Good luck with Krunkett.


----------



## lonnie5000

Thats Awesome!!! Congrats!


----------



## Renegade5399

Dude, ****, I leave for like 2 days and this happens. Wow, I gotta stop doing that. CONGRATS MAN!!!


----------



## gonX

Quote:


Originally Posted by *Niko-Time*
*A*va *M*arie....(whats your surname, does it begin with a *D*)

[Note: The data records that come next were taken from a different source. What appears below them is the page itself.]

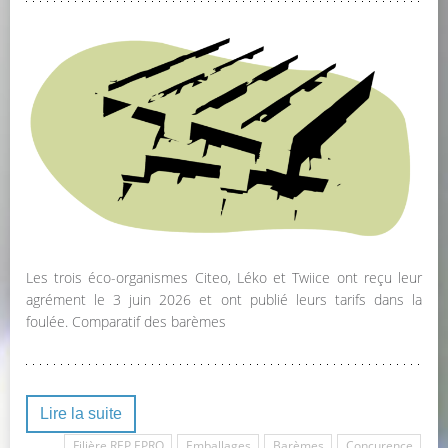
Les trois éco-organismes Citeo, Léko et Twiice ont reçu leur
agrément le 3 juin 2026 et ont publié leurs tarifs dans la
foulée. Comparatif des barèmes
Lire la suite
Filière REP EPRO
Emballages
Barèmes
Concurence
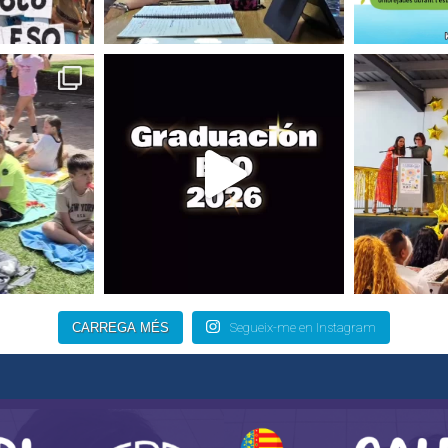
CARREGA MÉS
Segueix-me en Instagram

Thats what i thought at the start. Intel Fanboys would say: *A*va *M*arie (is) *D*oomed

*EDIT*

Gosh, forgot to congratulate you







Congratulations Krunk!


----------



## Krunk_Kracker

Here ya go dudes.....

I know what some of you may think.....but this is the prettiest little girl in the world


----------



## Ropey

Great picture Krunk. Congrats again. She's a real sweetie.









R


----------



## Krunk_Kracker

Quote:


Originally Posted by *Ropey*
Great picture Krunk. Congrats again. She's a real sweetie.









R

Ehh...maybe I should make it a bit smaller, lol.

Thanks alot man


----------



## Chozart

awww... cute!


----------



## wudaddy

Quote:



Originally Posted by *Krunk_Kracker*

Here ya go dudes.....

I know what some of you may think.....but this is the prettiest little girl in the world












Wow that baby looks adorable- nice and healthy. WTG m8!! So...when are you planning to teach her to overclock? lol


----------



## Krunk_Kracker

Quote:



Originally Posted by *wudaddy*

Wow that baby looks adorable- nice and healthy. WTG m8!! So...when are you planning to teach her to overclock? lol


LOL!

Let's get her sleeping through the night first









And yes, like I said, she's the prettiest little girl in the world


----------



## JacKz5o

Congrats Krunk!!


----------



## Krunk_Kracker

And an even better picture. Thanks for the congrats crash!

http://img225.imageshack.us/my.php?i...4w80300bm7.jpg


----------